Exercise objective:
Each line below that contains the word "bestätigen" must be copied.

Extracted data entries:

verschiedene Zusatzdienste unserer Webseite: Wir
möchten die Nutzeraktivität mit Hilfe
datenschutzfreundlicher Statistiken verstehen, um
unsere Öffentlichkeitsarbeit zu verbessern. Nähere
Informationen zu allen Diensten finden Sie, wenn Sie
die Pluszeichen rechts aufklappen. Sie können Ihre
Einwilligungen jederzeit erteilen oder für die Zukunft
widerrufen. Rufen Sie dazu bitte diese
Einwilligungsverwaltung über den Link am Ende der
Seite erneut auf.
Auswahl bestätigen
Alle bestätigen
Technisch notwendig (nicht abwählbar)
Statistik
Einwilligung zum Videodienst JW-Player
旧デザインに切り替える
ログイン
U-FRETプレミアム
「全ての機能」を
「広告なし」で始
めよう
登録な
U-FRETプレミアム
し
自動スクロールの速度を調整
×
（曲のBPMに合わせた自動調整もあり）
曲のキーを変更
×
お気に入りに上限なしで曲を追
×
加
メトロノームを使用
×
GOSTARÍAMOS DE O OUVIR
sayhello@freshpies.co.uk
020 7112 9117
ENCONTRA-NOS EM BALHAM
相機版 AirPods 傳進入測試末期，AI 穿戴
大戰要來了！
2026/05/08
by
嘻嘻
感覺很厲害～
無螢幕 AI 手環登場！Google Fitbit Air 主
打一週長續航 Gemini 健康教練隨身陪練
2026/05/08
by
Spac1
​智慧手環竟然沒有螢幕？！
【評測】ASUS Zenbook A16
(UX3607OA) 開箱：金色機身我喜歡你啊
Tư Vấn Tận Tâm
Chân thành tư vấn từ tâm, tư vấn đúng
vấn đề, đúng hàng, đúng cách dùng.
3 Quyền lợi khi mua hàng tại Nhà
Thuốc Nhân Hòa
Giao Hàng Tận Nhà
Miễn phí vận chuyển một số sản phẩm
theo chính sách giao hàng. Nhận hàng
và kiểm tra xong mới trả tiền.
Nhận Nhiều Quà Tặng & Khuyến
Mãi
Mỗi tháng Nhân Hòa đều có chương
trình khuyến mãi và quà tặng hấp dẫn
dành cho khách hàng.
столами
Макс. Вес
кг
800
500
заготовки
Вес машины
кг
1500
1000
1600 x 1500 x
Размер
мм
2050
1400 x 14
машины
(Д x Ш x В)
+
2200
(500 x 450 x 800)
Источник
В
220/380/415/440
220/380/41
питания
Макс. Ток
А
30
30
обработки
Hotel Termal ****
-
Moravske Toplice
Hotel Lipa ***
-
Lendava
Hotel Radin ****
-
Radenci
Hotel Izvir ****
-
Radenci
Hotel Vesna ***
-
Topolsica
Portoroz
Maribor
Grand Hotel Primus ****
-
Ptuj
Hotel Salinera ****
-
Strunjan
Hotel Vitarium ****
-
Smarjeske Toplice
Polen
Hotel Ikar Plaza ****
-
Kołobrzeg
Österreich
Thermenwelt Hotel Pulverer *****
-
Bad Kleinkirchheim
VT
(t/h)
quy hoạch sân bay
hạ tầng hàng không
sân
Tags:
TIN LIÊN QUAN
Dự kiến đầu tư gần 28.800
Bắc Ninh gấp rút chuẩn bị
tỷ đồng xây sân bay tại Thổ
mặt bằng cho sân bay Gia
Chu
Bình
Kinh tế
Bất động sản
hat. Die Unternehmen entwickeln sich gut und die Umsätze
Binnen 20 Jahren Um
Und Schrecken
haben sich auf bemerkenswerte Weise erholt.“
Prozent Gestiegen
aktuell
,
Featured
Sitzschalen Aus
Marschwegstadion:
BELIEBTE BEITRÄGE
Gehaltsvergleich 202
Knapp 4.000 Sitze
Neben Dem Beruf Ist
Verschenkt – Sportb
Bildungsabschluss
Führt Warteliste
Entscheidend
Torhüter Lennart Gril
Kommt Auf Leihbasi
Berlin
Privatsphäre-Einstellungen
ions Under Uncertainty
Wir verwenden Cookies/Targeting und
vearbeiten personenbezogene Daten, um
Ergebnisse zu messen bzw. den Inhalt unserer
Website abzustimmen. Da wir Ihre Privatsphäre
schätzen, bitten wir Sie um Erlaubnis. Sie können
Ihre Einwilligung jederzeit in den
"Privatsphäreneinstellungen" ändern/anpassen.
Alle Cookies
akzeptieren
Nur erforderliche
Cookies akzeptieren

Completed task:
Auswahl bestätigen
Alle bestätigen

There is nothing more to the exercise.